Back on the ground, broadband bundling is the name of the game, and how far the competition is willing to go to retain old customers let alone win over new customers remains to be seen. Cablevision Systems Corp. attracted considerable attention, for example, by rolling out a discounted version of its digital cable, high-speed Internet and unlimited phone service known as Optimum Triple Play, in and around New York City for a monthly fee of $90.
While this offer is for new customers only, and while it is a bit premature to label this as the start of an aggressive industrywide trend, this pricing curve cannot bode well for the satellite broadband sector. Granted cable modems are not available in every neighborhood, not yet anyway.
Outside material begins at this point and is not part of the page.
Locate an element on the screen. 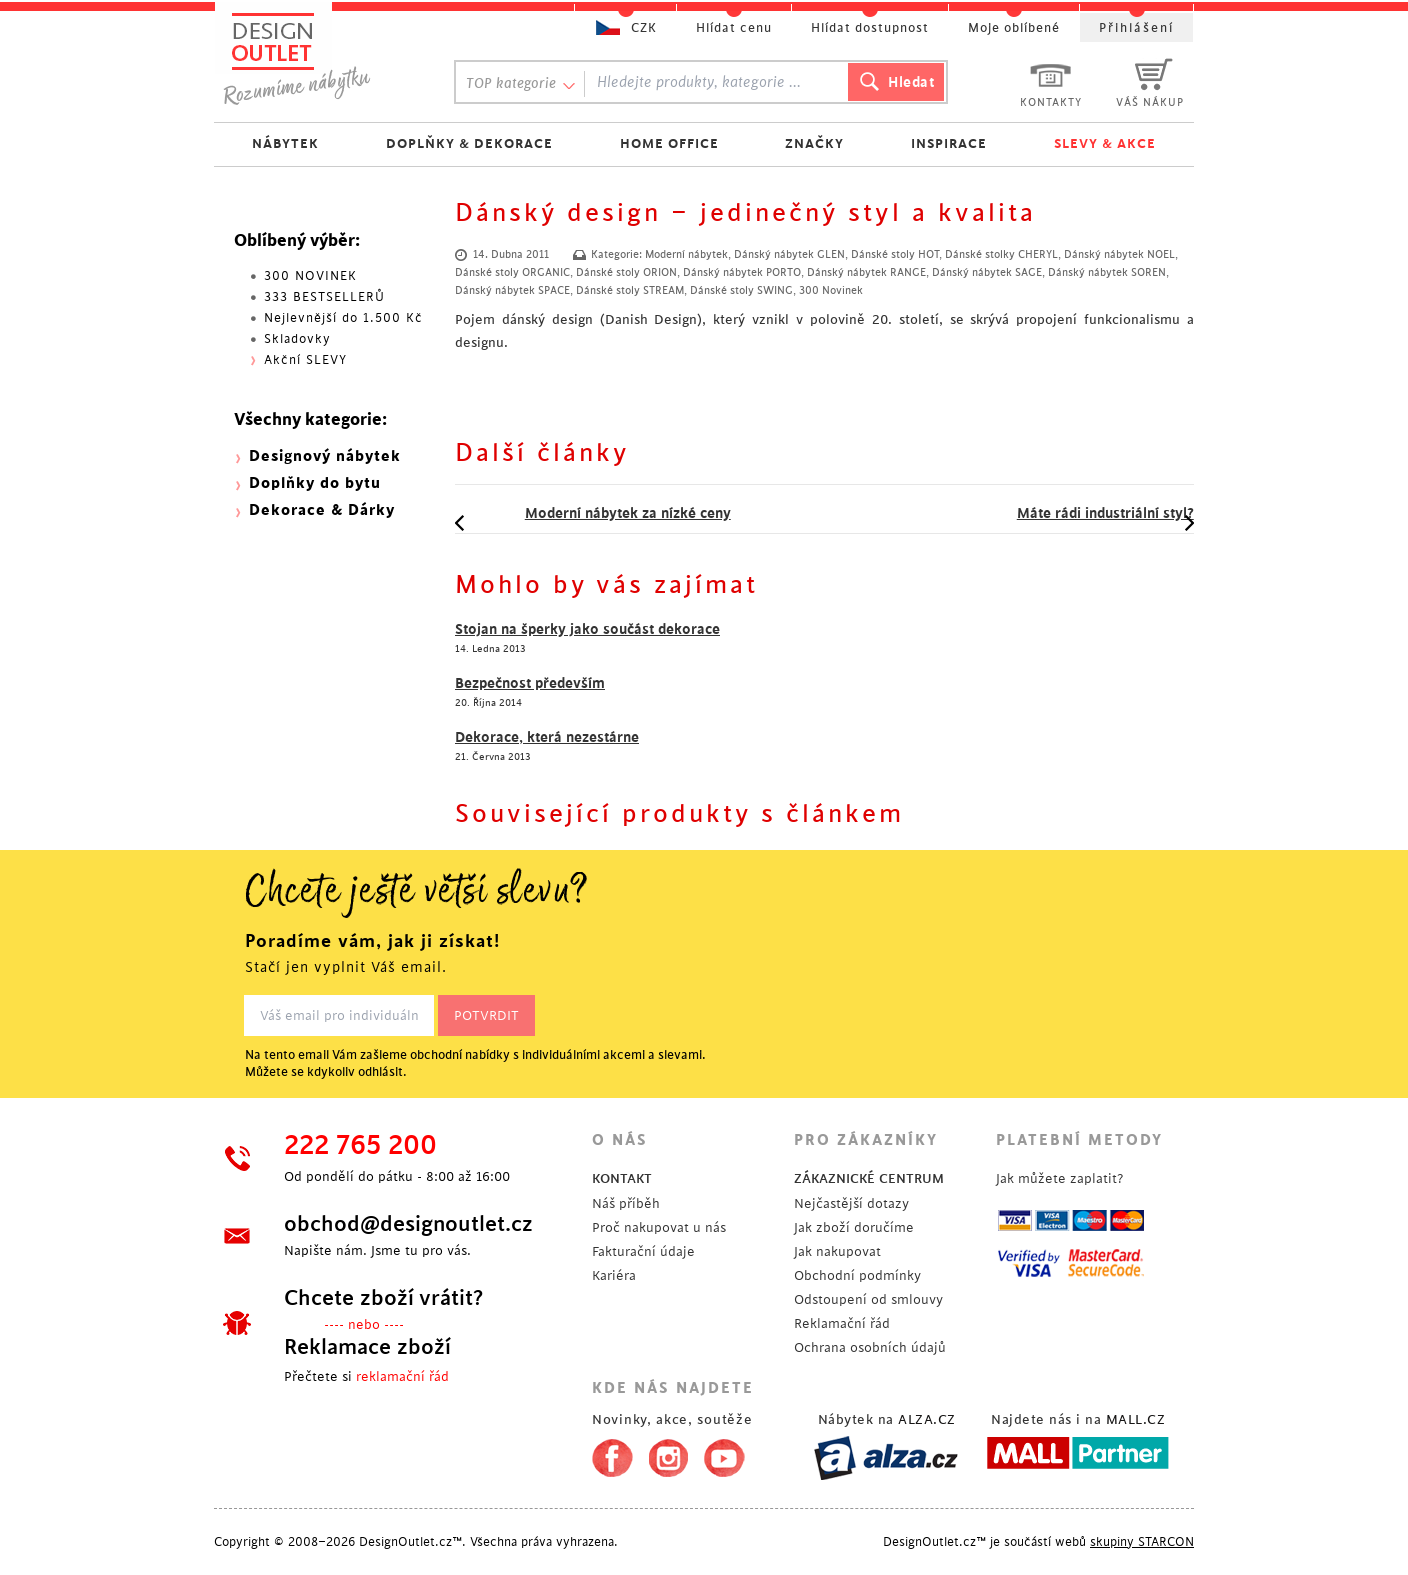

Still, what strikes many observers here is that Cablevision appears to be easing up to the magical threshold where it is offering free phone service, and doing so has far less to do with what the DBS companies are or are not doing, and has more to do with what Verizon Communications may be up to.
Understand that Burt Rutan is not the only one celebrating the fact that old rules may no longer apply. The phone companies have something to be mildly joyous about, too, in the form of a Bush Administration decision to put an end, in effect, to one of the most controversial provisions of the Telecommunications Act of 1996. The days of providing competitors with low-cost access to networks may be over, just as the public sector lock on space flight may be coming to an end. This could bring a renewed energy to the DSL recruitment drive.
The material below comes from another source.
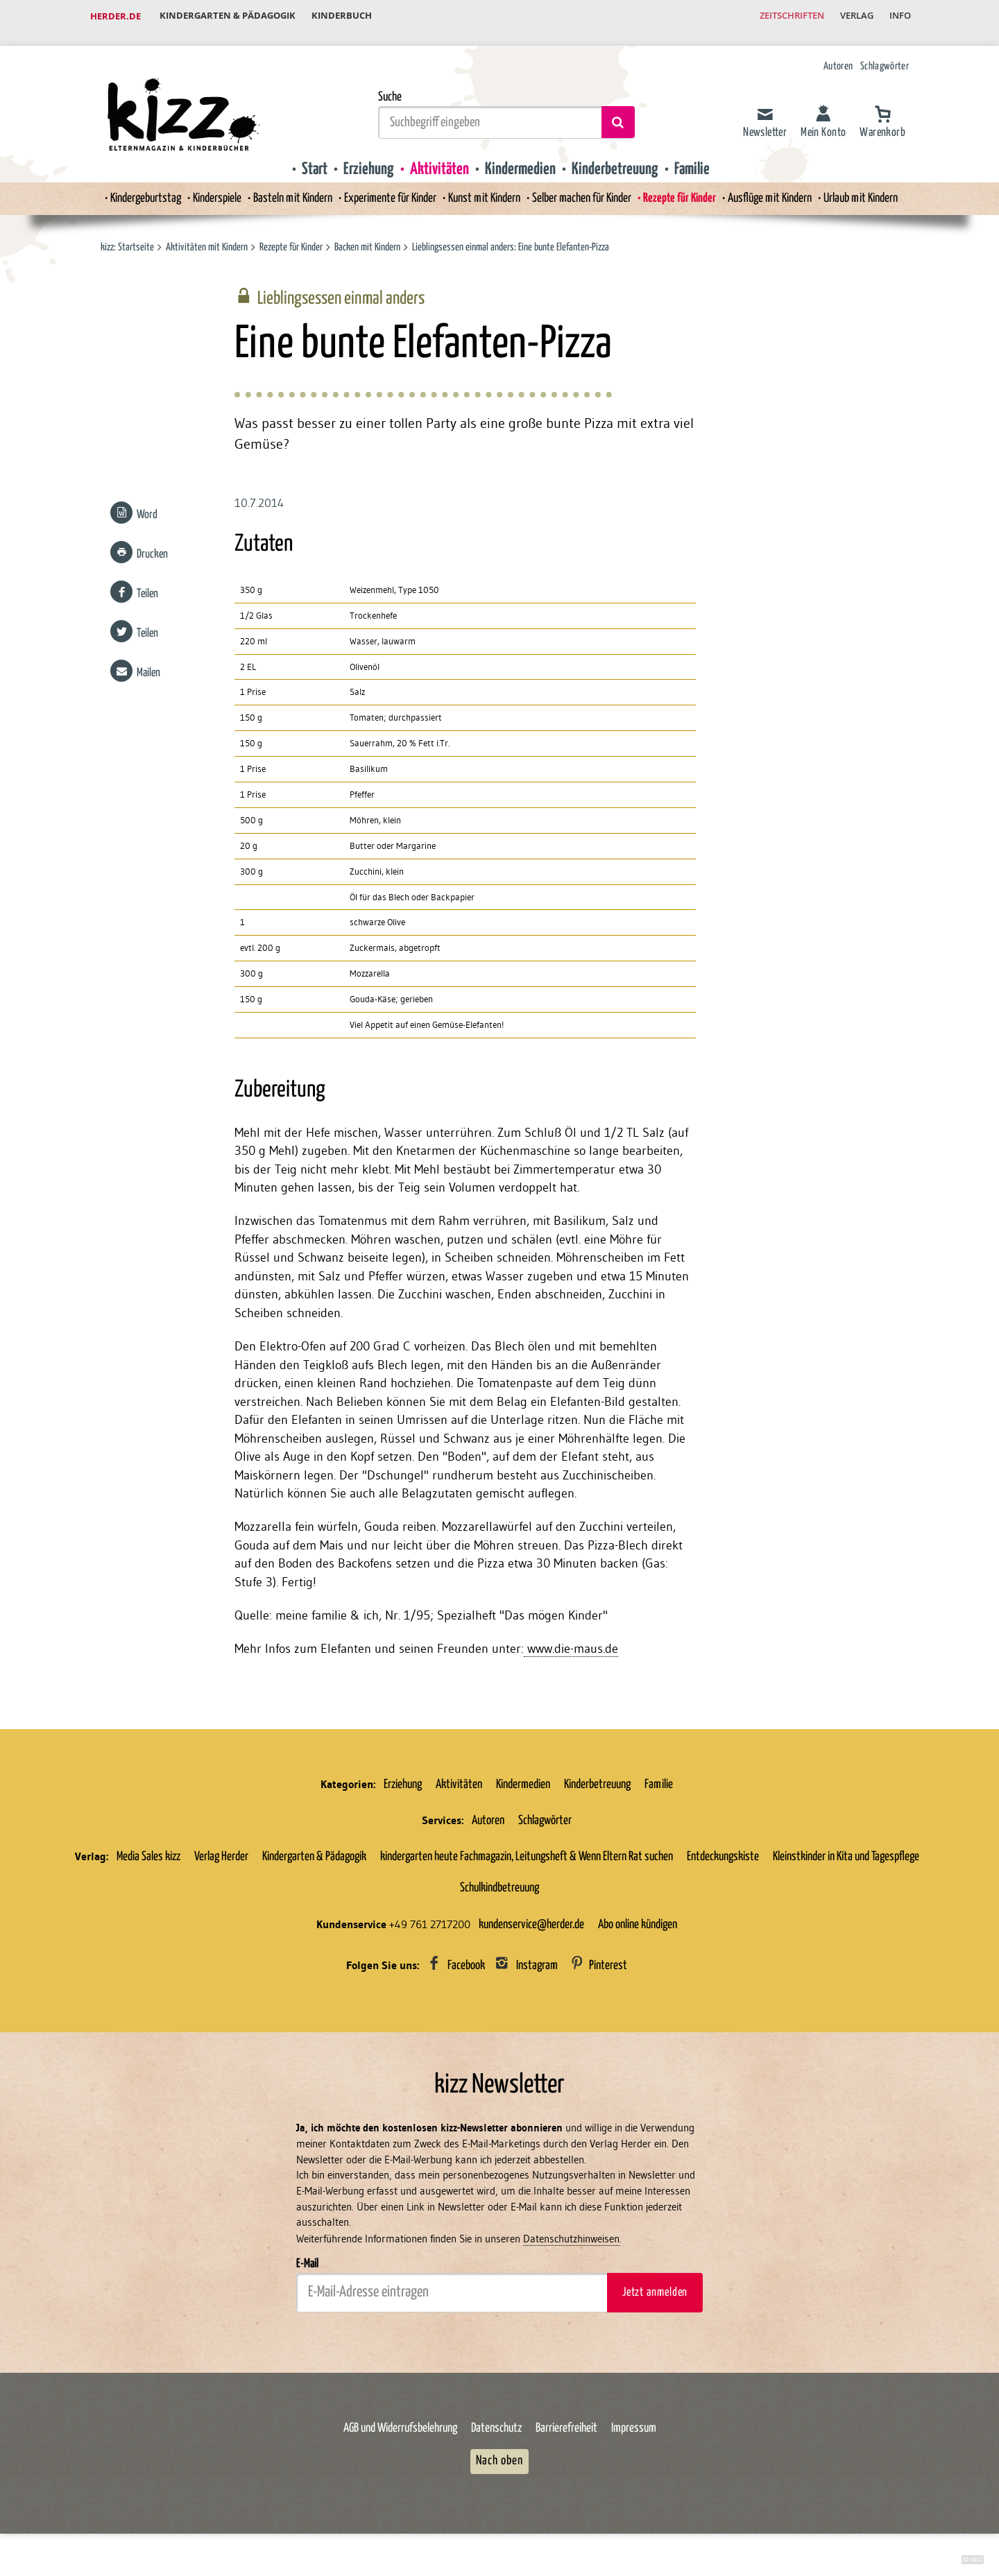 This screenshot has height=2576, width=999. I want to click on Nach oben, so click(499, 2469).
What does this mean to the broadband satellite entrepreneurs? Well, come out to my island here off the coast of Maine for a quick lesson. As you wind your way past the firehouse, look quick. You may or may not spot the little brown shed on the side of the road. The shed itself is not impressive, but the fiber node inside is certainly worth noting. Here in Hancock County, not far from the old telephone museum, I can now determine that the distance between my desk and DSL is well under two miles.
What is it going to take before this rural household, not passed by cable by the way, is propelled into the broadband mainstream? Not much. How much of rural America suddenly finds itself in a similar situation? Dark fiber is abundant, I am told. After begging for more bandwidth, is rural America about to experience a surge in supply? Are phone company executives feeling any heat either from the FCC or from the marketplace?
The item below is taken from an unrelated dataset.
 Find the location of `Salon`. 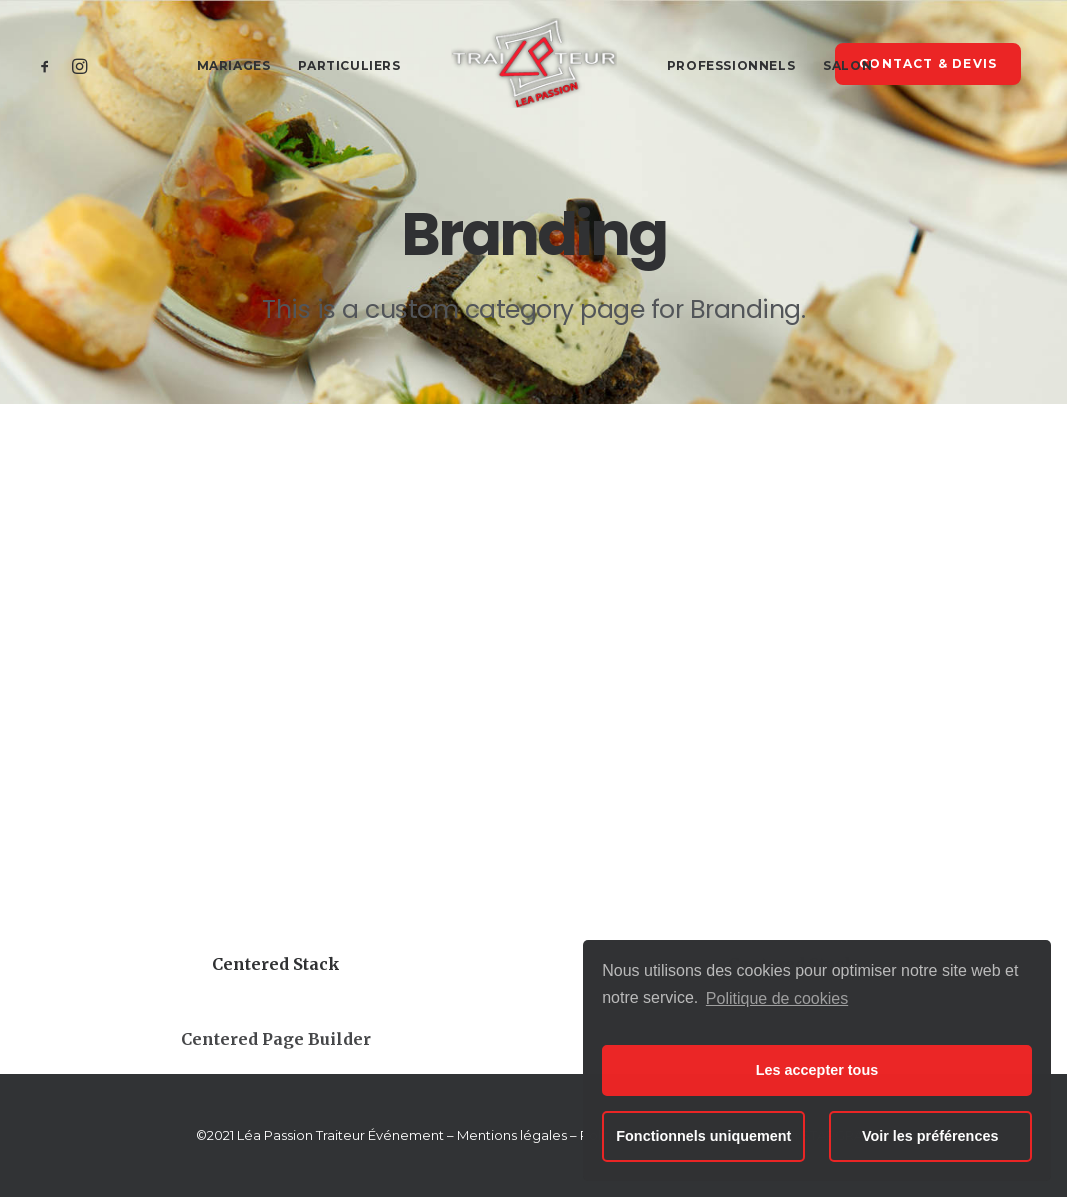

Salon is located at coordinates (847, 65).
We can only speculate about what forces are at work. What we do know is that while the satellite broadband companies may have finally put together the right mix of technologies in order to offer a compelling product, they must now take stock of the new bundling dilemma that confronts them. And this means perhaps recalculating what constitutes the right subsidy, and the right business model.
What adds to the complexity of the situation is the limited partnering options in 2004 as well. Phone company executives have already tied the knot with DBS firms, letting DirecTV and Echostar control the video pipe and dissolving for now any dreams of a massive IPTV deployment in the United States. Will the promises of a single bill with its advantages of reducing churn perhaps modify the enthusiasm of the DBS companies to inject what might be deemed an unwelcome element into their relationship with the phone companies? After all, the RBOC’s with their DSL agendas have very little or no incentive to promote satellite broadband.
Developments in late June indicating that SBC Communications Inc. may now invest $4 billion to $6 billion throughout the next five years to deploy an advanced IP network will make the DBS companies think twice, especially as SBC is testing switched TV service using the Microsoft TV IPTV platform. These developments may be a sure sign of what is to come in the form of a massive IPTV deployment.
Given these limited options, would a partnering of cellular phone firms and satellite broadband companies make sense? Where is the win-win? Alas, if any wedding plans are there, the secret is well kept indeed.
Peter J. Brown is Via Satellite’s Senior Multimedia & Homeland Security Editor. He also volunteers as a satellite technology and communications advisor to the Maine Emergency Management Agency.